Sunbury

Defunct provincial electoral district
- Legislature: Legislative Assembly of New Brunswick
- District created: 1973
- District abolished: 1994
- First contested: 1974
- Last contested: 1991

= Sunbury (provincial electoral district, 1973–1994) =

Defunct provincial electoral district in New Brunswick, Canada

Sunbury was a provincial electoral district for the Legislative Assembly of New Brunswick, Canada. This riding was created in the 1973 redistribution when New Brunswick moved to single member districts from Bloc voting. Prior to 1973, two members were elected to represent Sunbury County. The other seat was assigned to the new electoral district of Oromocto.

In the 1994 redistribution, this district was redistributed into the new ridings of Grand Lake and New Maryland.

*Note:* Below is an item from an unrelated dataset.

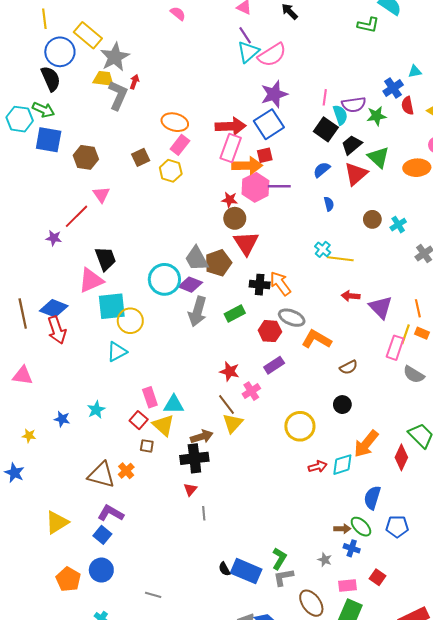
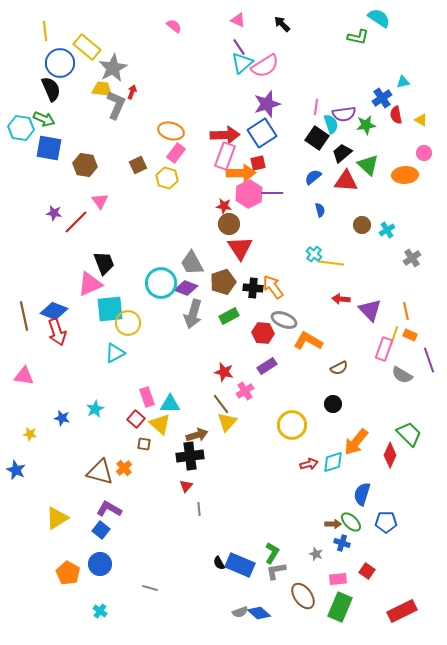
red triangle: (356, 174) -> (346, 181), turned 45
purple star: (54, 238) -> (54, 213), moved
brown pentagon: (218, 263) -> (223, 282), moved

== Members of the Legislative Assembly ==

| Assembly | Years | Member |  | Party |
Riding created from Sunbury (1785–1973)
| 48th | 1974–1978 |  | Horace Smith | Progressive Conservative |
| 49th | 1978–1982 |
| 50th | 1982–1987 |
| 51st | 1987–1991 |  | Doug Harrison | Liberal |
| 52nd | 1991–1995 |  | Max White | Confederation of Regions |
Riding dissolved into New Maryland and Grand Lake

==Election results==

1991 New Brunswick general election
| Party | Candidate | Votes | % | ±% |
|  | Confederation of Regions | Max White | 3,935 | 51.40 | – |
|  | Liberal | Shawn Perry | 2,616 | 34.17 | -30.50 |
|  | Progressive Conservative | Keith Ashfield | 799 | 10.44 | -16.80 |
|  | New Democratic | Barbara Ann Fairley | 306 | 4.00 | -4.09 |
| Total valid votes |  |  | 7,656 | 100.0 |
|  | Confederation of Regions gain from Liberal |  | Swing |  | +40.95 |

1987 New Brunswick general election
| Party | Candidate | Votes | % | ±% |
|  | Liberal | Doug Harrison | 4,551 | 64.67 | +21.95 |
|  | Progressive Conservative | Horace Smith | 1,917 | 27.24 | -23.64 |
|  | New Democratic | Christina Corey | 569 | 8.09 | +1.70 |
| Total valid votes |  |  | 7,037 | 100.0 |
|  | Liberal gain from Progressive Conservative |  | Swing |  | +22.80 |

1982 New Brunswick general election
| Party | Candidate | Votes | % | ±% |
|  | Progressive Conservative | Horace Smith | 3,192 | 50.88 | -3.00 |
|  | Liberal | Michael Edward McTiernan | 2,680 | 42.72 | +3.20 |
|  | New Democratic | Anna Trefry | 401 | 6.39 | -0.21 |
| Total valid votes |  |  | 6,273 | 100.0 |
|  | Progressive Conservative hold |  | Swing |  | -3.10 |

1978 New Brunswick general election
| Party | Candidate | Votes | % | ±% |
|  | Progressive Conservative | Horace Smith | 3,045 | 53.88 | -2.97 |
|  | Liberal | Ted Rogers | 2,233 | 39.52 | +0.57 |
|  | New Democratic | Randy E. Brodeur | 373 | 6.60 | +2.41 |
| Total valid votes |  |  | 5,651 | 100.0 |
|  | Progressive Conservative hold |  | Swing |  | -1.77 |

1974 New Brunswick general election
| Party | Candidate | Votes | % |
|  | Progressive Conservative | Horace Smith | 2,887 | 56.85 |
|  | Liberal | H.W. "Ted" Rogers | 1,978 | 38.95 |
|  | New Democratic | M. Elizabeth Snow | 213 | 4.19 |
| Total valid votes |  |  | 5,078 | 100.0 |
The previous multi-member riding of Sunbury went totally Progressive Conservative in the previous election. Horace Smith was one of the two incumbents.